Magnetic Brain Stimulation and Computer-based Motor Training for Rehabilitation After Stroke

Aims of the study:

to provide preliminary evidence of the effect of rTMS (repetitive Transcranial Magnetic Stimulation) on brain-computer interface (BCI)-mediated plasticity on individuals with hemiparesis after stroke Measure adherence and withdrawal rates of the present protocol for informing a future large-scale randomized controlled trial

The active stimulation (rTMS) consists of an intermittent theta burst (iTBS) protocol whereas the placebo condition encompasses rTMS stimulation delivered with a Sham coil (Sham).

Procedures:

The study will entail 25 sessions. The study is composed of six different types of sessions in a crossover design:

Screening session (day 1): Includes the informed consent form signature, enrollment and BCI calibration Before-treatment and after-treatment sessions (day 2, 13, 14 and 25) include the recording of EEG and MRI data, as well as the application of tests and questionnaires for evaluation of motor function Daily visit with blood draw sessions (days 3, 12, 15 and 24): consist of the delivery of active or sham rTMS followed by BCI training preceded and followed by a blood draw. Daily visit sessions without a blood draw (days 4 to 11 and 16 to 23): consist of the delivery of active or sham rTMS followed by BCI training.

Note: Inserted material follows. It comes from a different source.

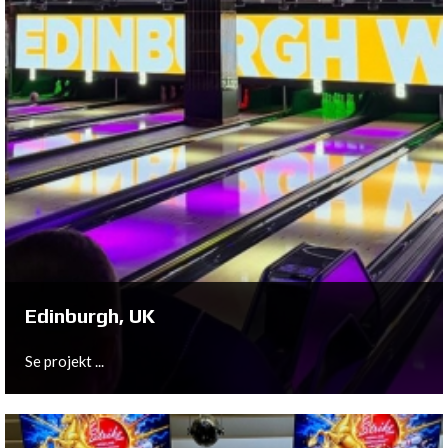
Arnhem, NL
Se projekt ...
Edinburgh, UK
Se projekt ...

After a screening session (day 1), the clinical study begins. The period I of the study begins with a before-treatment session (day 2). Then, the intervention (rTMS or sham followed by BCI training) is delivered during 10 daily visits over a 2-week period excluding weekends (days 3 to 12). Within the daily visits, there are 2 daily visits with blood draws (days 3 and 12) and the rest do not include any blood draws (days 4 to 11). Then, an after-treatment session takes place (day 13).

After period I, a washout period of 4 weeks takes place. No measurements or training are required during this time. In Period II of the study, the session flow is repeated except for the screening session. Therefore, period II includes a before-treatment session (day 14), 10 daily visits (days 15 to 24), with 2 daily visits that include blood draws (days 15 and 24), and an after-treatment session (day 25).

Research questions:

Does rTMS promote better motor recovery after BCI training in comparison to sham? Can rTMS propitiate stronger effects on neural physiology after BCI training in comparison with sham? Is there an association between behavioral and physiological changes after the proposed intervention? What is the adherence and withdrawal rate and reason for withdrawal of the proposed study design and procedures? Is there an association between brain structures associated with motor function at baseline and the changes observed after rTMS? Can applying rTMS have a better effect on self-perceived motor performance in daily activities in comparison to Sham? Are serum molecular markers of plasticity and neural turnover modulated by rTMS?

Hypotheses:

A higher increase in motor performance will be observed after the rTMS-BCI in comparison with sham-BCI. The motor performance will be assessed as Fugl-Meyer Assessment for upper extremity score as the primary outcome measure; and as the Jebsen Taylor hand function test and BCI accuracy as the secondary outcome measures Higher physiological changes will be observed after rTMS-BCI in comparison with sham-BCI. The electrophysiological changes will be assessed as Motor evoked potentials, as primary outcome measured; and as motor-related cortical potentials, Event-Related Desynchronization and functionalMagnetic Resonance Imaging changes as secondary outcome measures Behavioral and physiological changes will be associated Changes in structural MRI will be associated with behavioral outcome measures after rTMS-BCI and sham-BCI. Structural MRI will be assessed as Fractional Anisotropy changes, as a primary outcome measure; and voxel-based morphometry as a secondary outcome measure Individuals will have a higher perceived improvement in activities of daily living, measured as higher scores in the Upper extremity motor activity log (UE-MAL) and the first and last items of the Stroke impact scale (SIS) questionnaire after rTMS-BCI in comparison with sham-BCI The increase in Brain-Derived Neurotrophic Factor (BDNF) will be higher after rTMS-BCI in comparison with after sham-BCI and an association between BDNF levels and behavioral markers of motor recovery will exist

As an exploratory analysis, the investigators will inspect preliminary evidence of the effects of the stimulation by verifying changes in serological markers of neuronal plasticity and turnover.